Here are the books she’s hoping to relocate:
Attenborough, David. Life on Earth: A Natural History. Boston: Little, Brown, 1979 (hardcover). – TAKEN
Dawkins, Richard. The Blind Watchmaker. NY: W.W. Norton, 1987. (paperback) – TAKEN
Dudley, William. Genetic Engineering: Opposing Viewpoints. San Diego, CA: Greenhaven, 1990. (paperback) – TAKEN
Gould, Stephen Jay. The Mismeasure of Man. NY: W.W. Norton, 1981. (paperback) – TAKEN
Gould, Stephen Jay. Wonderful Life. NY: W.W. Norton, 1989. – TAKEN
McCollister, Betty, ed. Voices for Evolution. Introduction by Isaac Asimov. Berkeley, CA: The National Center for Science Education, 1989. (paperback) – TAKEN
Sagan, Carl. Broca’s Brain: Reflections on the Romance of Science. NY: Random House, 1979. (hardcover) – TAKEN
Shapiro, Robert. Origins: A Skeptic’s Guide to the Creation of Life on Earth. NY: Bantam Books, 1987. (paperback–pages yellowing, presumably not acid free paper) – TAKEN
Thomas, Lewis. Late Night Thoughts on Listening to Mahler’s Ninth Symphony.
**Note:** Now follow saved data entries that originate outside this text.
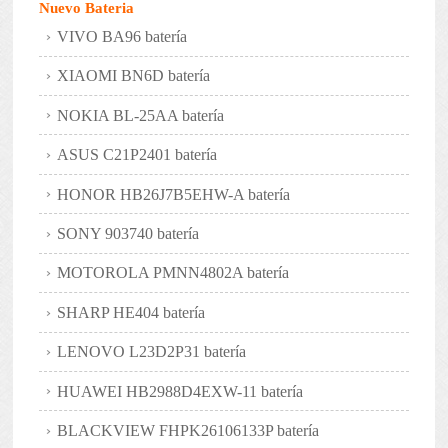
Nuevo Bateria
VIVO BA96 batería
XIAOMI BN6D batería
NOKIA BL-25AA batería
ASUS C21P2401 batería
HONOR HB26J7B5EHW-A batería
SONY 903740 batería
MOTOROLA PMNN4802A batería
SHARP HE404 batería
LENOVO L23D2P31 batería
HUAWEI HB2988D4EXW-11 batería
BLACKVIEW FHPK26106133P batería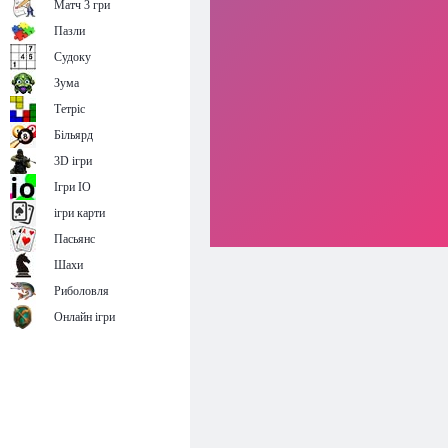
Матч 3 гри
Пазли
Судоку
Зума
Тетріс
Більярд
3D ігри
Ігри IO
ігри карти
Пасьянс
Шахи
Риболовля
Онлайн ігри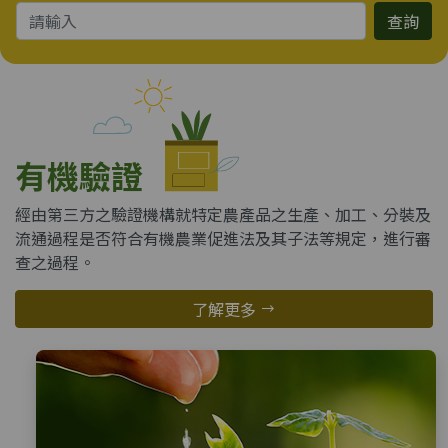
查詢
有機驗證
經由第三方之驗證機構就特定農產品之生產、加工、分裝及
流通過程是否符合有機農業促進法及其子法等規定，進行審
查之過程。
了解更多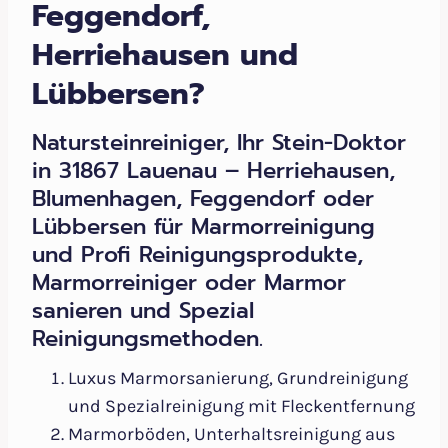
Feggendorf,
Herriehausen und
Lübbersen?
Natursteinreiniger, Ihr Stein-Doktor
in 31867 Lauenau – Herriehausen,
Blumenhagen, Feggendorf oder
Lübbersen für Marmorreinigung
und Profi Reinigungsprodukte,
Marmorreiniger oder Marmor
sanieren und Spezial
Reinigungsmethoden.
Luxus Marmorsanierung, Grundreinigung
und Spezialreinigung mit Fleckentfernung
Marmorböden, Unterhaltsreinigung aus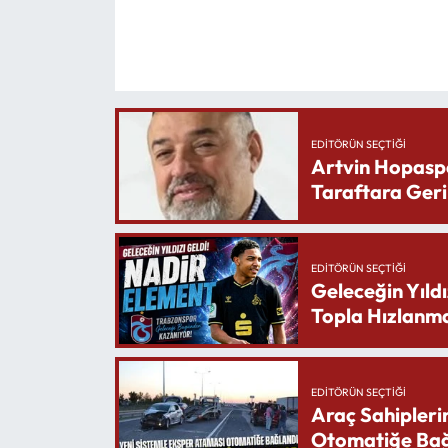
EDITÖRÜN SEÇTIĞI
Artvin Hopasp
Taraftara Geri
EDITÖRÜN SEÇTIĞI
Geleceğin Yıldı
Topla Hızlanma
EDITÖRÜN SEÇTIĞI
Araç Sahipleri
Otomatiğe Bağ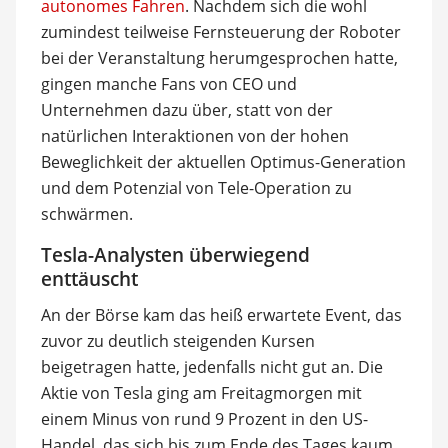
autonomes Fahren
. Nachdem sich die wohl
zumindest teilweise Fernsteuerung der Roboter
bei der Veranstaltung herumgesprochen hatte,
gingen manche Fans von CEO und
Unternehmen dazu über, statt von der
natürlichen Interaktionen von der hohen
Beweglichkeit der aktuellen Optimus-Generation
und dem Potenzial von Tele-Operation zu
schwärmen.
Tesla-Analysten überwiegend
enttäuscht
An der Börse kam das heiß erwartete Event, das
zuvor zu deutlich steigenden Kursen
beigetragen hatte, jedenfalls nicht gut an. Die
Aktie von Tesla ging am Freitagmorgen mit
einem Minus von rund 9 Prozent in den US-
Handel, das sich bis zum Ende des Tages kaum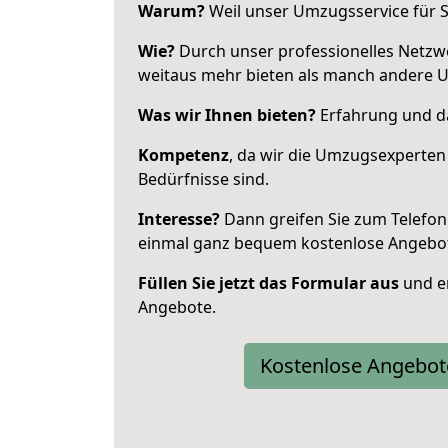
Warum?
Weil unser Umzugsservice für Si
Wie?
Durch unser professionelles Netzw
weitaus mehr bieten als manch andere U
Was wir Ihnen bieten?
Erfahrung und da
Kompetenz
, da wir die Umzugsexperten
Bedürfnisse sind.
Interesse?
Dann greifen Sie zum Telefon 
einmal ganz bequem kostenlose Angebo
Füllen Sie jetzt das Formular aus
und er
Angebote.
Kostenlose Angebot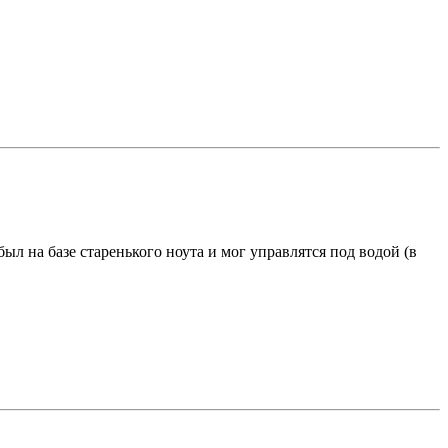
ыл на базе старенького ноута и мог управлятся под водой (в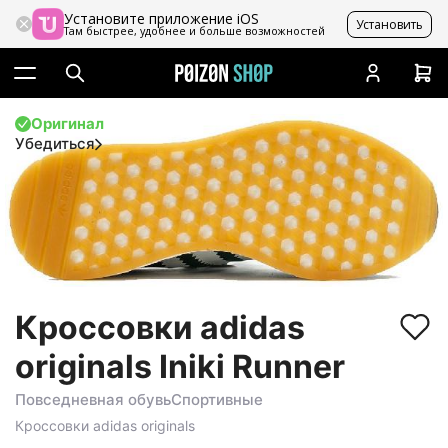
Установите приложение iOS
Установить
Там быстрее, удобнее и больше возможностей
Оригинал
Убедиться
Кроссовки adidas
originals Iniki Runner
Повседневная обувь
Спортивные
Кроссовки
adidas originals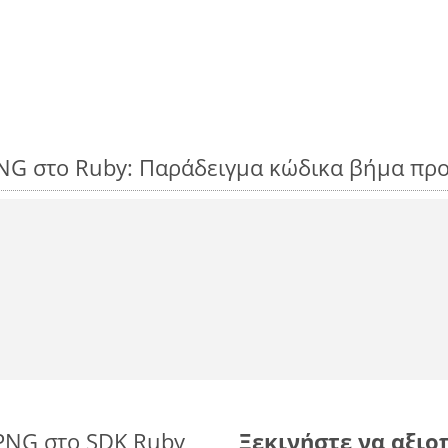
NG στο Ruby: Παράδειγμα κώδικα βήμα πρ
 PNG στο SDK Ruby
Ξεκινήστε να αξιοπ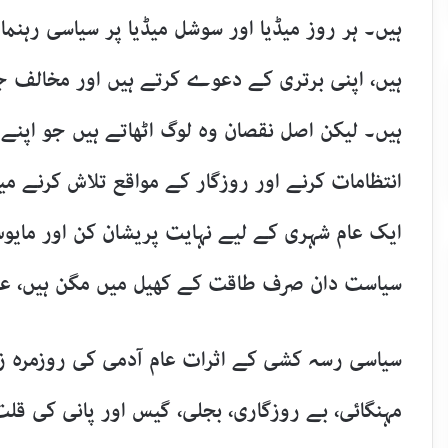
ہیں۔ ہر روز میڈیا اور سوشل میڈیا پر سیاسی رہنما
ہیں، اپنی برتری کے دعوے کرتے ہیں اور مخالف ج
ہیں۔ لیکن اصل نقصان وہ لوگ اٹھاتے ہیں جو اپنے 
انتظامات کرنے اور روزگار کے مواقع تلاش کرنے م
ایک عام شہری کے لیے نہایت پریشان کن اور مایوس
سیاست دان صرف طاقت کے کھیل میں مگن ہیں، عو
سیاسی رسہ کشی کے اثرات عام آدمی کی روزمرہ زن
مہنگائی، بے روزگاری، بجلی، گیس اور پانی کی قلت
NY: Viking, 1983. (hardcover) – TAKEN
None of them is more recent than 1990, but some of them are classics. (Note that Dawkins, Gould, and Sagan are represented, and a prospective school teacher might want to snag Attenborough’s Life on Earth for his classroom.) They are all in excellent condition except for the Shapiro paperback, whose pages are yellowing.